The availability and costs of HEMS could also pose a challenge to the aLVO-guided dispatch strategy. In Germany, helicopters are evenly distributed throughout the country [24], so the rare unavailability of helicopters is most often due to unfavorable weather conditions or limited night-flying capability. In our region, there are helicopters that have full night-flying capability and are able to land at unmarked landing sites even at night. The deployment of HEMS is checked regularly for transport distances of more than 40–50 km or in areas that are difficult to access on roads. Using helicopter transport for shorter distances might overstretch the HEMS system. In addition, since the number of available helicopters may be limited in other countries, prolonged helicopter approach times must be considered when selecting the fastest means of transport.
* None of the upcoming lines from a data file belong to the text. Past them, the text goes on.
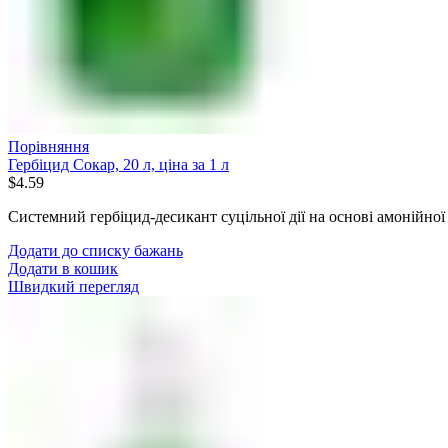
Порівняння
Гербіцид Сокар, 20 л, ціна за 1 л
$
4.59
Системний гербіцид-десикант суцільної дії на основі амонійної 
Додати до списку бажань
Додати в кошик
Швидкий перегляд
A recent simulation study in Finland showed that helicopter transport of stroke patients was faster only when the estimated ground transport time exceeded 40 min, provided that the helicopter was dispatched in parallel [9]. Moreover, helicopter deployment is more expensive than ground transportation. Therefore, the LESTOR trial is accompanied by a cost-effectiveness analysis, which offsets the costs of helicopter missions against the savings resulting from the faster initiation of therapy.

Conclusion

In conclusion, our proof-of-concept case demonstrates that the aLVO-guided dispatch strategy with parallel activation of EMS and HEMS provides rapid access to IVT and EVT in rural areas, potentially enabling better care of aLVO stroke patients than the DnS or MS strategies.